■ Task item ■
The full listing should be transcribed verbatim.

■ Raw data ■
- - -
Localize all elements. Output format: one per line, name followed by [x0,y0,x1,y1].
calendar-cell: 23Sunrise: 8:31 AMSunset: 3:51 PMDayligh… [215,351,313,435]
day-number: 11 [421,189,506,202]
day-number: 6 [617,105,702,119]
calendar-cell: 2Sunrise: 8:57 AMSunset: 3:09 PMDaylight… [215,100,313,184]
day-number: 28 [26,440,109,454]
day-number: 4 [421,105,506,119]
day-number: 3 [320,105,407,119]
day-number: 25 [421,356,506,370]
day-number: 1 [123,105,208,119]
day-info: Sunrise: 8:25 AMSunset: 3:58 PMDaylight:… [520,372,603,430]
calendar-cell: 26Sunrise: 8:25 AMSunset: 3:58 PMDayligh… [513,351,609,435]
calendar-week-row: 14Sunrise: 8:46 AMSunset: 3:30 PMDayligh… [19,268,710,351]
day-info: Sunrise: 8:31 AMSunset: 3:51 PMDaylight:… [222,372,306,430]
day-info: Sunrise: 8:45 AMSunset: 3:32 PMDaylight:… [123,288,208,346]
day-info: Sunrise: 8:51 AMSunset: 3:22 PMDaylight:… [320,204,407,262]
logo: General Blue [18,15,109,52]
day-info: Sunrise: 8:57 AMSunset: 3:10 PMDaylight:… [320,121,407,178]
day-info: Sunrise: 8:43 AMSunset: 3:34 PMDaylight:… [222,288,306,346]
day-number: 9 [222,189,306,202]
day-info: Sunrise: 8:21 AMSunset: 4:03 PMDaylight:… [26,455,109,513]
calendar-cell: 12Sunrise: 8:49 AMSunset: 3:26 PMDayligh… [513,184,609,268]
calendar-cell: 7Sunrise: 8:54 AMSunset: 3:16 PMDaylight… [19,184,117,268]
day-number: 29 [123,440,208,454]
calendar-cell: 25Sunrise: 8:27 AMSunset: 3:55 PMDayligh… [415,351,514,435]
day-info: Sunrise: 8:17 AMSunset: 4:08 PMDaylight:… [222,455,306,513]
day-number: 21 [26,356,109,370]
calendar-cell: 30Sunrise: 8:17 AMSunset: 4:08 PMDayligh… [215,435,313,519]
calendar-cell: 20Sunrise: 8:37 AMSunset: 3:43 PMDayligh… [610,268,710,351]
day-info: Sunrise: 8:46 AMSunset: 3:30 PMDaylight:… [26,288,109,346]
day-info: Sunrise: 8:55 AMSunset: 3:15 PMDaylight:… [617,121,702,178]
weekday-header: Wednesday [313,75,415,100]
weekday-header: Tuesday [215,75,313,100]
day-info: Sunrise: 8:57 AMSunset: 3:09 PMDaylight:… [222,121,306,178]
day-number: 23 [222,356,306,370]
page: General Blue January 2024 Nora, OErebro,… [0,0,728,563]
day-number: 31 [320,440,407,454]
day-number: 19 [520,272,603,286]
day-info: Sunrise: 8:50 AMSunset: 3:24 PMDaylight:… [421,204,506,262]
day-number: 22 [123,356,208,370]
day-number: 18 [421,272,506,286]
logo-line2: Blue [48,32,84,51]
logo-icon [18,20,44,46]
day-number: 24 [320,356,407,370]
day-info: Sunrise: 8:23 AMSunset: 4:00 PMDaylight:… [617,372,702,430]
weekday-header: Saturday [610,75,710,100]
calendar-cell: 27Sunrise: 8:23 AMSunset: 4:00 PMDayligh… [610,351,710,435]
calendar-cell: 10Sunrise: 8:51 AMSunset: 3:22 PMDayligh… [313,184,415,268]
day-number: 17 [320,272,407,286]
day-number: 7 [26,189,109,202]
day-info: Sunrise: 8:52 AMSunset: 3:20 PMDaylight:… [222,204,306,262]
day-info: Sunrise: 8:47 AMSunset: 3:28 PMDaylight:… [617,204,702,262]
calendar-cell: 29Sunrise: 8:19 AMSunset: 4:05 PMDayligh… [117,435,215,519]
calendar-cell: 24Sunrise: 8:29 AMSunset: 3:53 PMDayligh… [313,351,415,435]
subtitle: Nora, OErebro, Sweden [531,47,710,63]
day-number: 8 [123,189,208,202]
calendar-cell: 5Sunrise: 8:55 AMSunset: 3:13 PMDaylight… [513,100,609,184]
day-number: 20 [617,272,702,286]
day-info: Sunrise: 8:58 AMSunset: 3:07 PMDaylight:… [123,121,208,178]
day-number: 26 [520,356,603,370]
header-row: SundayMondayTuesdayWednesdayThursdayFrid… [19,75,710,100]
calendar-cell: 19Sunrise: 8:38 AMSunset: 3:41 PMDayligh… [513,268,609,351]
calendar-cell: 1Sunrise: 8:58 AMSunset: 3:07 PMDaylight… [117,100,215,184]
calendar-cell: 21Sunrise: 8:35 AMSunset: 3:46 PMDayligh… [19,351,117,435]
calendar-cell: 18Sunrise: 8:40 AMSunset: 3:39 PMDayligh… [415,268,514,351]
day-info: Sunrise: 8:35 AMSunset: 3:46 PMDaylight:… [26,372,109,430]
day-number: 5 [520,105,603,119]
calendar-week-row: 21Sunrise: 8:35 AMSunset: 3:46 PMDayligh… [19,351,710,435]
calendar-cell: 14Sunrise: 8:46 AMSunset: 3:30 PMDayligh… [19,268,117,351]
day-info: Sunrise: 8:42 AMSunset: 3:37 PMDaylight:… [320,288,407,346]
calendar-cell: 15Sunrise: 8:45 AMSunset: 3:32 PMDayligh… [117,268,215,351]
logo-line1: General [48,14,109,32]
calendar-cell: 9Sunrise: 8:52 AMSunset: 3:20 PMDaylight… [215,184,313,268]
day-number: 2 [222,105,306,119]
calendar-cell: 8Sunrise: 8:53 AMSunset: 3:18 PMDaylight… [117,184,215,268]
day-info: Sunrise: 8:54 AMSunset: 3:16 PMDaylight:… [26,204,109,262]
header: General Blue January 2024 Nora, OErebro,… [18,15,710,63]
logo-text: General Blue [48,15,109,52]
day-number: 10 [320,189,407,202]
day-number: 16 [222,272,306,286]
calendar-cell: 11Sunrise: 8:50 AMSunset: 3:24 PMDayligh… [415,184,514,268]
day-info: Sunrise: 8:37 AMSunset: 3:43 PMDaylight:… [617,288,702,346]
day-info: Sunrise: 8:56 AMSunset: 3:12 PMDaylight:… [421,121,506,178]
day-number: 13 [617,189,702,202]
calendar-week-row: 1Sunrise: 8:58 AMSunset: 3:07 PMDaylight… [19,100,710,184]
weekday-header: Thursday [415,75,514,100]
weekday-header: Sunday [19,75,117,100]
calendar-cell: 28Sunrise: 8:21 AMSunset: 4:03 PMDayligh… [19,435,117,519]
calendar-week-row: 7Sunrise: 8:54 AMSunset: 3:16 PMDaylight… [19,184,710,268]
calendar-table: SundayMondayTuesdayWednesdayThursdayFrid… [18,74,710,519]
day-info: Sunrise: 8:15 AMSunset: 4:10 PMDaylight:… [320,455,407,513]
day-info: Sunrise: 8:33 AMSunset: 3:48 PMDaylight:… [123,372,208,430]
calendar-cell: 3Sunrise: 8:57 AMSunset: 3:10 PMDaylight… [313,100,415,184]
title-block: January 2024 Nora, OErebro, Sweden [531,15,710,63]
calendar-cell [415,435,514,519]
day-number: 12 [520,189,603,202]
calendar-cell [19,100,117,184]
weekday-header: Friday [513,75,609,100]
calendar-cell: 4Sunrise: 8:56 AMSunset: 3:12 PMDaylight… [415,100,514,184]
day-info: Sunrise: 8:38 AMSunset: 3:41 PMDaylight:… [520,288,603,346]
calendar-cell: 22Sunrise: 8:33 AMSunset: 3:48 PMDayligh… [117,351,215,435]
- - -
■ Answer section ■
Localize all elements. Output format: one per line, name followed by [x0,y0,x1,y1].
calendar-cell: 23Sunrise: 8:31 AMSunset: 3:51 PMDayligh… [215,351,313,435]
day-number: 11 [421,189,506,202]
day-number: 6 [617,105,702,119]
calendar-cell: 2Sunrise: 8:57 AMSunset: 3:09 PMDaylight… [215,100,313,184]
day-number: 28 [26,440,109,454]
day-number: 4 [421,105,506,119]
day-number: 3 [320,105,407,119]
day-number: 25 [421,356,506,370]
day-number: 1 [123,105,208,119]
day-info: Sunrise: 8:25 AMSunset: 3:58 PMDaylight:… [520,372,603,430]
calendar-cell: 26Sunrise: 8:25 AMSunset: 3:58 PMDayligh… [513,351,609,435]
calendar-week-row: 14Sunrise: 8:46 AMSunset: 3:30 PMDayligh… [19,268,710,351]
day-info: Sunrise: 8:31 AMSunset: 3:51 PMDaylight:… [222,372,306,430]
day-info: Sunrise: 8:45 AMSunset: 3:32 PMDaylight:… [123,288,208,346]
day-info: Sunrise: 8:51 AMSunset: 3:22 PMDaylight:… [320,204,407,262]
logo: General Blue [18,15,109,52]
day-info: Sunrise: 8:57 AMSunset: 3:10 PMDaylight:… [320,121,407,178]
day-info: Sunrise: 8:43 AMSunset: 3:34 PMDaylight:… [222,288,306,346]
day-number: 9 [222,189,306,202]
day-info: Sunrise: 8:21 AMSunset: 4:03 PMDaylight:… [26,455,109,513]
calendar-cell: 12Sunrise: 8:49 AMSunset: 3:26 PMDayligh… [513,184,609,268]
calendar-cell: 7Sunrise: 8:54 AMSunset: 3:16 PMDaylight… [19,184,117,268]
day-number: 29 [123,440,208,454]
calendar-cell: 25Sunrise: 8:27 AMSunset: 3:55 PMDayligh… [415,351,514,435]
day-info: Sunrise: 8:17 AMSunset: 4:08 PMDaylight:… [222,455,306,513]
day-number: 21 [26,356,109,370]
calendar-cell: 30Sunrise: 8:17 AMSunset: 4:08 PMDayligh… [215,435,313,519]
calendar-cell: 20Sunrise: 8:37 AMSunset: 3:43 PMDayligh… [610,268,710,351]
day-info: Sunrise: 8:46 AMSunset: 3:30 PMDaylight:… [26,288,109,346]
day-info: Sunrise: 8:55 AMSunset: 3:15 PMDaylight:… [617,121,702,178]
weekday-header: Wednesday [313,75,415,100]
weekday-header: Tuesday [215,75,313,100]
day-info: Sunrise: 8:57 AMSunset: 3:09 PMDaylight:… [222,121,306,178]
day-number: 23 [222,356,306,370]
page: General Blue January 2024 Nora, OErebro,… [0,0,728,563]
day-number: 31 [320,440,407,454]
day-number: 19 [520,272,603,286]
day-info: Sunrise: 8:50 AMSunset: 3:24 PMDaylight:… [421,204,506,262]
day-number: 22 [123,356,208,370]
day-number: 18 [421,272,506,286]
logo-line2: Blue [48,32,84,51]
logo-icon [18,20,44,46]
day-number: 24 [320,356,407,370]
day-info: Sunrise: 8:23 AMSunset: 4:00 PMDaylight:… [617,372,702,430]
weekday-header: Saturday [610,75,710,100]
calendar-cell: 27Sunrise: 8:23 AMSunset: 4:00 PMDayligh… [610,351,710,435]
calendar-cell: 10Sunrise: 8:51 AMSunset: 3:22 PMDayligh… [313,184,415,268]
day-number: 17 [320,272,407,286]
day-number: 7 [26,189,109,202]
day-info: Sunrise: 8:52 AMSunset: 3:20 PMDaylight:… [222,204,306,262]
day-info: Sunrise: 8:47 AMSunset: 3:28 PMDaylight:… [617,204,702,262]
calendar-cell: 29Sunrise: 8:19 AMSunset: 4:05 PMDayligh… [117,435,215,519]
calendar-cell: 24Sunrise: 8:29 AMSunset: 3:53 PMDayligh… [313,351,415,435]
subtitle: Nora, OErebro, Sweden [531,47,710,63]
day-number: 8 [123,189,208,202]
calendar-cell: 5Sunrise: 8:55 AMSunset: 3:13 PMDaylight… [513,100,609,184]
day-number: 20 [617,272,702,286]
day-info: Sunrise: 8:58 AMSunset: 3:07 PMDaylight:… [123,121,208,178]
day-number: 26 [520,356,603,370]
header-row: SundayMondayTuesdayWednesdayThursdayFrid… [19,75,710,100]
calendar-cell: 19Sunrise: 8:38 AMSunset: 3:41 PMDayligh… [513,268,609,351]
calendar-cell: 1Sunrise: 8:58 AMSunset: 3:07 PMDaylight… [117,100,215,184]
calendar-cell: 21Sunrise: 8:35 AMSunset: 3:46 PMDayligh… [19,351,117,435]
calendar-cell: 18Sunrise: 8:40 AMSunset: 3:39 PMDayligh… [415,268,514,351]
day-info: Sunrise: 8:35 AMSunset: 3:46 PMDaylight:… [26,372,109,430]
day-number: 5 [520,105,603,119]
calendar-week-row: 21Sunrise: 8:35 AMSunset: 3:46 PMDayligh… [19,351,710,435]
calendar-cell: 14Sunrise: 8:46 AMSunset: 3:30 PMDayligh… [19,268,117,351]
day-info: Sunrise: 8:42 AMSunset: 3:37 PMDaylight:… [320,288,407,346]
calendar-cell: 15Sunrise: 8:45 AMSunset: 3:32 PMDayligh… [117,268,215,351]
logo-line1: General [48,14,109,32]
calendar-cell: 9Sunrise: 8:52 AMSunset: 3:20 PMDaylight… [215,184,313,268]
day-number: 2 [222,105,306,119]
calendar-cell: 8Sunrise: 8:53 AMSunset: 3:18 PMDaylight… [117,184,215,268]
day-info: Sunrise: 8:54 AMSunset: 3:16 PMDaylight:… [26,204,109,262]
header: General Blue January 2024 Nora, OErebro,… [18,15,710,63]
logo-text: General Blue [48,15,109,52]
day-number: 10 [320,189,407,202]
day-number: 16 [222,272,306,286]
calendar-cell: 11Sunrise: 8:50 AMSunset: 3:24 PMDayligh… [415,184,514,268]
day-info: Sunrise: 8:37 AMSunset: 3:43 PMDaylight:… [617,288,702,346]
day-info: Sunrise: 8:56 AMSunset: 3:12 PMDaylight:… [421,121,506,178]
day-number: 13 [617,189,702,202]
calendar-week-row: 1Sunrise: 8:58 AMSunset: 3:07 PMDaylight… [19,100,710,184]
weekday-header: Thursday [415,75,514,100]
weekday-header: Sunday [19,75,117,100]
calendar-cell: 28Sunrise: 8:21 AMSunset: 4:03 PMDayligh… [19,435,117,519]
calendar-week-row: 7Sunrise: 8:54 AMSunset: 3:16 PMDaylight… [19,184,710,268]
calendar-table: SundayMondayTuesdayWednesdayThursdayFrid… [18,74,710,519]
day-info: Sunrise: 8:15 AMSunset: 4:10 PMDaylight:… [320,455,407,513]
day-info: Sunrise: 8:33 AMSunset: 3:48 PMDaylight:… [123,372,208,430]
calendar-cell: 3Sunrise: 8:57 AMSunset: 3:10 PMDaylight… [313,100,415,184]
title-block: January 2024 Nora, OErebro, Sweden [531,15,710,63]
calendar-cell [415,435,514,519]
day-number: 12 [520,189,603,202]
calendar-cell [19,100,117,184]
weekday-header: Friday [513,75,609,100]
calendar-cell: 4Sunrise: 8:56 AMSunset: 3:12 PMDaylight… [415,100,514,184]
day-info: Sunrise: 8:38 AMSunset: 3:41 PMDaylight:… [520,288,603,346]
calendar-cell: 22Sunrise: 8:33 AMSunset: 3:48 PMDayligh… [117,351,215,435]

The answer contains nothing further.